SCULPTEZ VOTRE CORPS

7 avril 2020 Kikourvite Non classé 202

Ou plutôt comment mettre en place simplement une stratégie gagnante et pourtant simple pour sculpter son corps. Nous savons toutes et tous ce qu’il faut faire pour y arriver et pourtant nous l’oublions et bien souvent volontairement.

Commencez par manger équilibré et varié, en quantité adaptée et au moment adéquat

Beaucoup pensent que pour se forger un corps de rêve le régime est la bonne approche et qu’il ne faudrait plus manger tels ou tels types d’aliments. Malheur, je suis désolé mais force est de constater que votre corps a besoin de tous les nutriments pour rester en bonne santé…

Oui attention à ces régimes « 0 lipide » ou « 0 glucide » qui vous fond subir au niveau poids un 4G type montagnes Russes.

L’idéal est de manger de tout, mais en pensant à adopter les quantités et les moments d’absorption en fonction de vos objectifs.
  • Si votre objectif est de perdre du gras prenez des bons glucides le matin, le midi et aux alentours de vos entrainements. Coupez-les par la suite en fin d’après-midi.
  • Si votre objectif est de gagner de la masse musculaire, faites varier vos apports en glucides de manière à fournir à votre organisme énergies et possibilité d’absorption optimale des protéines tout au long de la journée.

Se concentrer sur la qualité et non la quantité de travail musculaire.

Nombreux sont ceux qui fond des séries longues de pompes, de gainage, de squat etc… mais de façon approximative.
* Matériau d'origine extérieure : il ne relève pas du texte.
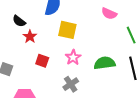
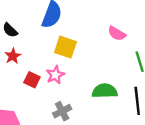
red star: (30, 37) -> (13, 56), moved
pink star: (73, 57) -> (55, 75), moved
Aucune tenue, dos tordu, cambrure importante, épaules ou jambes vacillantes…

Ne faites pas l’erreur de la quantité au détriment de la qualité. Appliquez-vous sur les phases du mouvement, décomposez-le. Vous vous rendrez vite compte que l’exercice est beaucoup plus dur mais que les résultats sont plus rapidement visible.
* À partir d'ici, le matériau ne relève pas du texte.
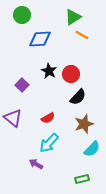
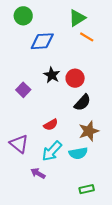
purple triangle: (13, 118) -> (19, 144), moved
cyan semicircle: (92, 149) -> (78, 153), moved, turned 36

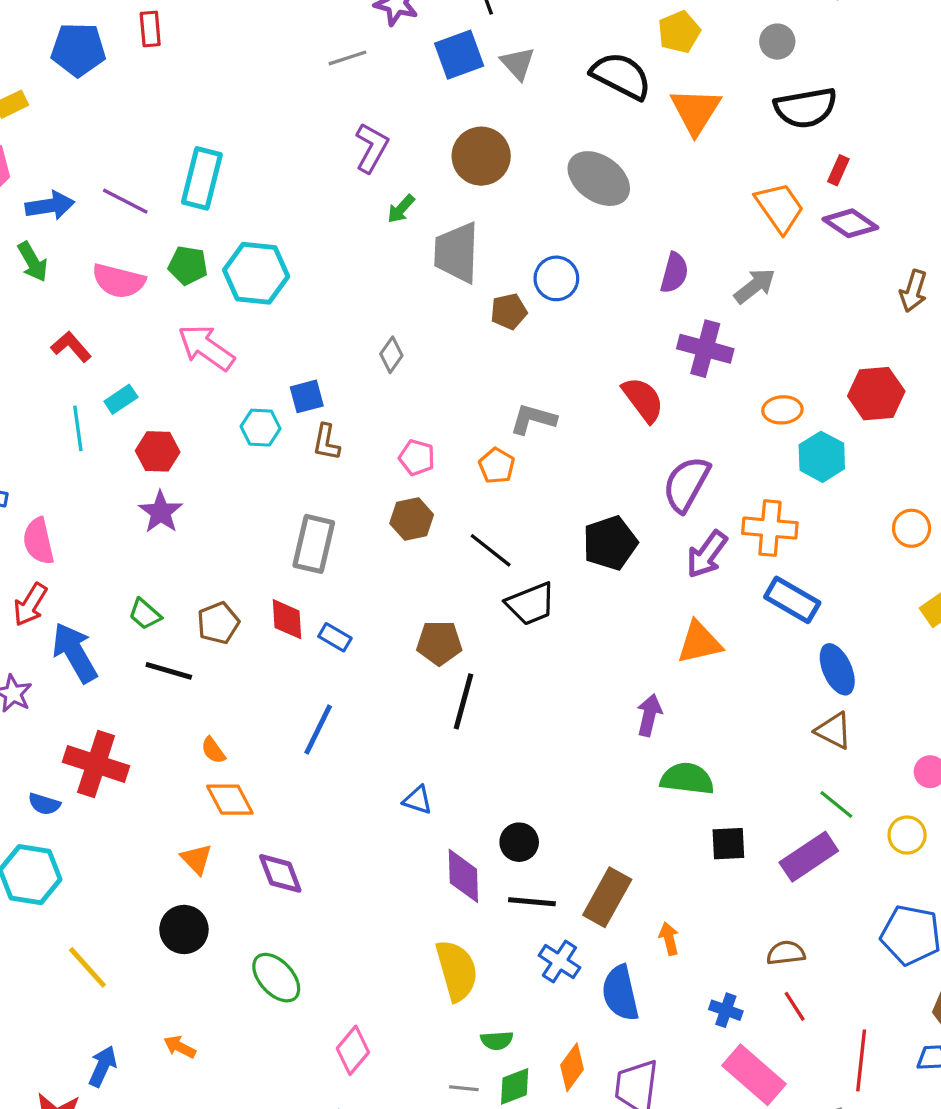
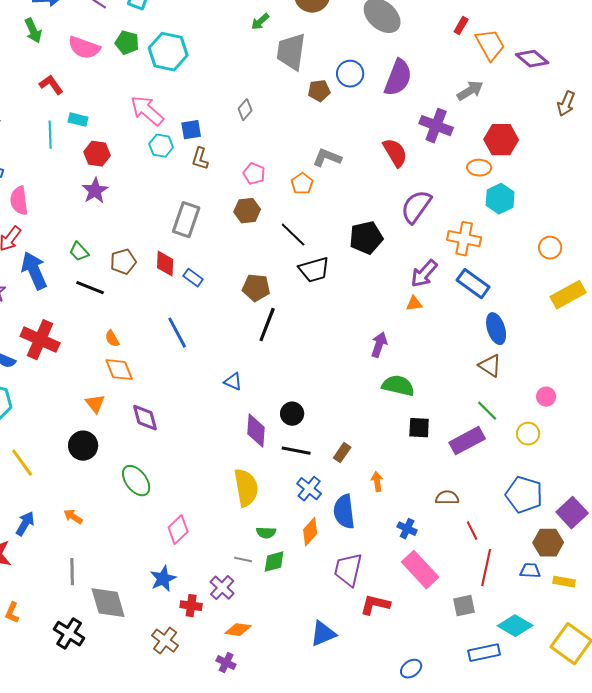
red rectangle: (838, 170) -> (461, 26), moved
purple semicircle: (674, 273) -> (398, 78), moved, size x1.5
pink arrow: (206, 348) -> (147, 111), moved
red hexagon: (876, 394) -> (501, 140), moved
cyan rectangle: (121, 399) -> (78, 120), turned 42
purple arrow: (707, 554) -> (424, 274), moved
orange triangle: (699, 642) -> (414, 304), size x0.6
blue line: (318, 730) -> (177, 333), turned -60
brown rectangle: (607, 897) -> (342, 453), size x0.6
red line: (795, 1006) -> (472, 531), moved
orange diamond: (572, 1067) -> (310, 532), moved

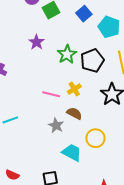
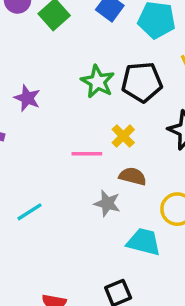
purple star: (37, 42) -> (27, 98), moved
black pentagon: (92, 61) -> (142, 82), turned 30

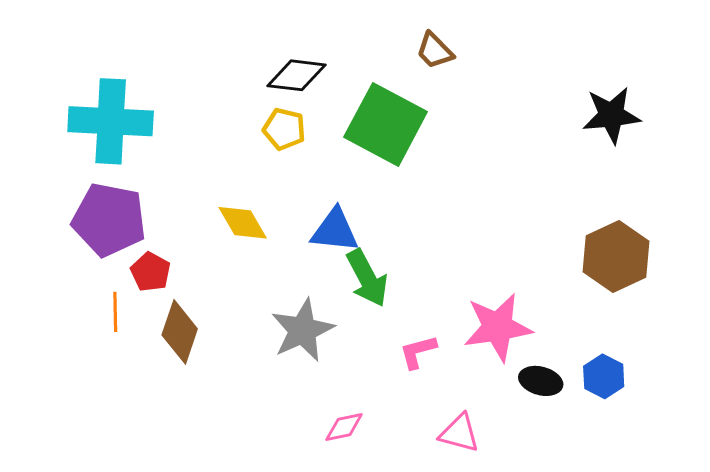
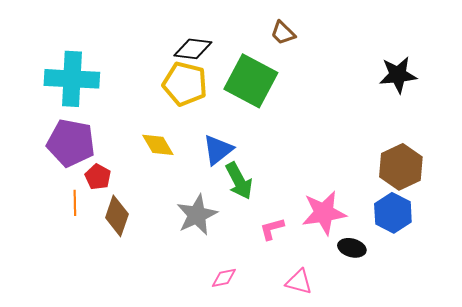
yellow pentagon: (284, 129) -> (185, 84), size x1.6
blue triangle: (335, 230) -> (218, 150), turned -44
blue hexagon: (604, 376) -> (393, 213), moved, size x1.4

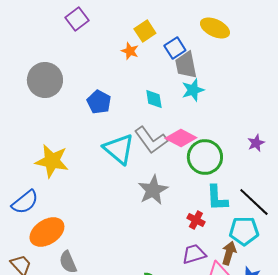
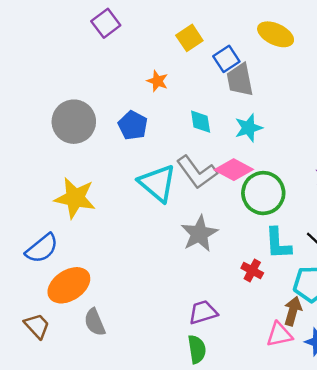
orange star: (130, 51) -> (157, 81), moved
gray circle: (45, 80) -> (74, 122), moved
cyan star: (193, 90) -> (249, 128), moved
purple trapezoid: (194, 254) -> (203, 312), moved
D’autre part vous solliciterez vos muscles avec plus de qualité et de contraction, vous éviterez donc de vous faire mal et de devoir vous mettre au repos forcé, ce qui stopperait votre progression.

Faites du cardio, oui, mais de façon intelligente !

Courir au minimum 30/40 minutes pour bruler du gras est un mythe. Enfin, c’est un peu plus compliqué que ça tout de même…

La « fonte des graisses » n’est pas une question de chronomètre, mais plus une question d’intensité qui fait que votre corps va aller puiser dans telle ou telle filière énergétique.

Alors au lieu de regarder votre montre, regardez plutôt le cardio et variez les intensités.

Faites du fractionné, réalisez des entrainements en circuits de différents ateliers et toujours en variant les intensités et les efforts. Vous verrez que même les séances inférieures à 30minutes sont redoutables contre la graisse…

Reposez-vous

C’est le problème quand on est ultra motivé. Nous avons tellement envie d’y aller à fond et de voir rapidement des résultats que nous en oublions le REPOS.

Quel que soit vos attentes, gains en endurance, explosivité, perte de poids ou même prise de masse, le repos est essentiel.

Laissez vos muscles se reposer et ne les sollicitez pas tous les jours, surtout sur les mêmes exercices. Laissez leurs le temps nécessaire pour récupérer, se reconstruire et être encore plus fort.

De plus, je ne peux que vous encourager à ne JAMAIS négliger le sommeil en dormant au minimum 7 heures toutes les nuits. C’est la nuit que vos muscles vont principalement se reconstruire.